Die Kumulierungsverbote nach Nr. 24 der Richtlinie des Landes Hessen zur sozialen Mietwohnraumförderung finden für die Gewährung des Klimabonus nach diesem Sonderprogramm keine Anwendung 

Besicherung

Der Klimabonus ist durch eine Grundschuld an dem geförderten Objekt sowie etwaigen weiteren von der WIBank bezeichneten Pfandobjekten in der Regel nachrangig zu sichern. Eine ausreichende Beleihbarkeit muss gewährleistet sein.

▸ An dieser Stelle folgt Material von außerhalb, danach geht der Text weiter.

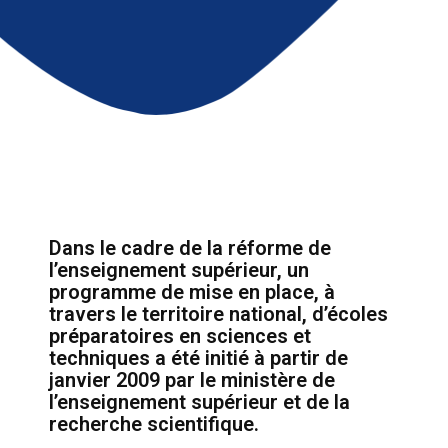
Dans le cadre de la réforme de
l’enseignement supérieur, un
programme de mise en place, à
travers le territoire national, d’écoles
préparatoires en sciences et
techniques a été initié à partir de
janvier 2009 par le ministère de
l’enseignement supérieur et de la
recherche scientifique.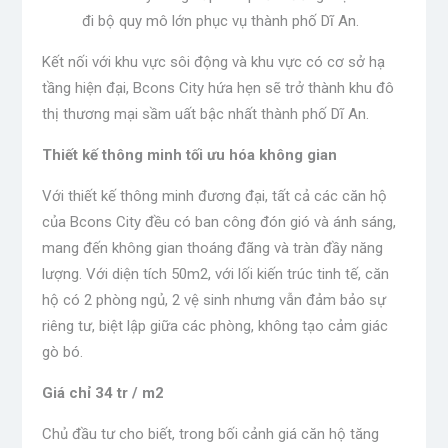
đi bộ quy mô lớn phục vụ thành phố Dĩ An.
Kết nối với khu vực sôi động và khu vực có cơ sở hạ
tầng hiện đại, Bcons City hứa hẹn sẽ trở thành khu đô
thị thương mại sầm uất bậc nhất thành phố Dĩ An.
Thiết kế thông minh tối ưu hóa không gian
Với thiết kế thông minh đương đại, tất cả các căn hộ
của Bcons City đều có ban công đón gió và ánh sáng,
mang đến không gian thoáng đãng và tràn đầy năng
lượng. Với diện tích 50m2, với lối kiến ​​trúc tinh tế, căn
hộ có 2 phòng ngủ, 2 vệ sinh nhưng vẫn đảm bảo sự
riêng tư, biệt lập giữa các phòng, không tạo cảm giác
gò bó.
Giá chỉ 34 tr / m2
Chủ đầu tư cho biết, trong bối cảnh giá căn hộ tăng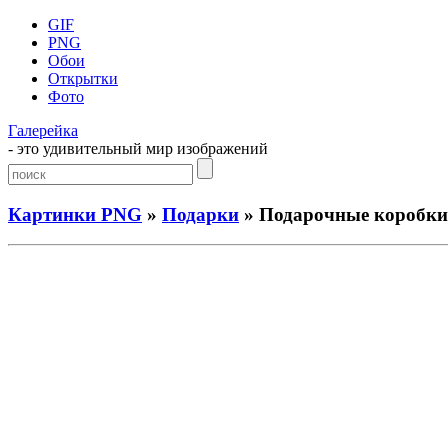
GIF
PNG
Обои
Открытки
Фото
Галерейка
- это удивительный мир изображений
Картинки PNG
»
Подарки
» Подарочные коробки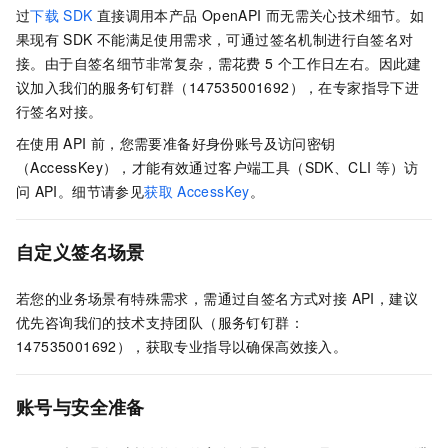
过
下载
SDK
直接调用本产品
OpenAPI
而无需关心技术细节。如
果现有
SDK
不能满足使用需求，可通过签名机制进行自签名对
接。由于自签名细节非常复杂，需花费 5
个工作日左右。因此建
议加入我们的服务钉钉群（147535001692），在专家指导下进
行签名对接。
在使用
API
前，您需要准备好身份账号及访问密钥
（AccessKey），才能有效通过客户端工具（SDK、CLI
等）访
问
API。细节请参见
获取
AccessKey
。
自定义签名场景
若您的业务场景有特殊需求，需通过自签名方式对接 API，建议
优先咨询我们的技术支持团队（服务钉钉群：
147535001692），获取专业指导以确保高效接入。
账号与安全准备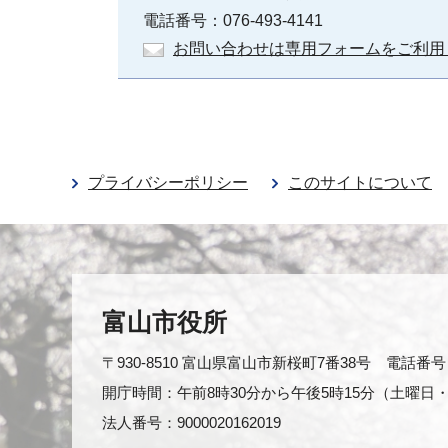
電話番号：076-493-4141
お問い合わせは専用フォームをご利用
プライバシーポリシー
このサイトについて
富山市役所
〒930-8510 富山県富山市新桜町7番38号 電話番号：0
開庁時間：午前8時30分から午後5時15分（土曜
法人番号：9000020162019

Rücknahme und Widerruf des Zuwendungsbescheids

Im Falle einer freiwilligen vorzeitigen und vollständigen Rückzahlung des aufgrund der Richtlinie des Landes Hessen zur sozialen Mietwohnraumförderung gewährten Förderdarlehens vor Ablauf der Mietpreis- und Belegungsbindung hat die Bewilligungsbehörde den Klimabonus zurückzufordern. Das Gleiche gilt bei einer Rückforderung des Förderdarlehens nach Nr. 17 bzw. Nr. 18 der Richtlinie des Landes Hessen zur sozialen Mietwohnraumförderung. 

Wer sind die Kooperationspartner?

Hessisches Ministerium für Wirtschaft, Energie, Verkehr und Wohnen

Wo muss der Antrag gestellt werden? 

Anmeldung zur Aufnahme in ein Förderprogramm

Bauvorhaben, die gefördert werden sollen, werden zusammen mit der Anmeldung für Fördermittel aus den Programmen zur sozialen Mietwohnraumförderung mit einer verbindlichen Erklärung über die beabsichtigte Miethöhe je m² Wohnfläche bei der zuständigen Wohnraumförderungsstelle bei Ihnen vor Ort (siehe Liste Zuständige Wohnungsbauförderstellen unter Downloads bei den Programmen zur sozialen Mietwohnraumförderung) angemeldet. Zuständig ist in Städten mit mehr als 50.000 Einwohnern der Magistrat, im Übrigen der Kreisausschuss des Landkreises, in dessen Gebiet die Maßnahme errichtet werden soll.

Das für die Wohnraumförderung zuständige Ministerium entscheidet unter Berücksichtigung der vom Magistrat / Kreisausschuss vorgeschlagenen Prioritäten sowie im Rahmen der verfügbaren Mittel über die Aufnahme in ein Bauprogramm. Im Mittelbereitstellungsschreiben wird mitgeteilt, bis zu welcher Frist der detaillierte Antrag der WIBank vorzulegen ist.

Antragstellung

Nach Bestätigung über die Aufnahme in ein Bauprogramm stellt die Bauherrschaft einen förmlichen Förderungsantrag mit allen erforderlichen Unterlagen beim zuständigen Magistrat / Kreisausschuss. Die Anträge können auch der WIBank direkt vorgelegt werden, sofern die WIBank und der Magistrat / Kreisausschuss dem zustimmen. Werden die Fördervoraussetzungen erfüllt, leitet der Magistrat / Kreisausschuss unverzüglich den vollständigen Förderungsantrag an die Wirtschafts- und Infrastrukturbank Hessen weiter. Die im Mittelbereitstellungsschreiben genannte Frist ist hierbei einzuhalten.

Die Wohnungsbauförderstelle prüft die Fördervoraussetzungen und leitet Ihren Antrag nach positiver Prüfung an die Wirtschafts- und Infrastrukturbank Hessen weiter. Hier erfolgt dann die abschließende Prüfung.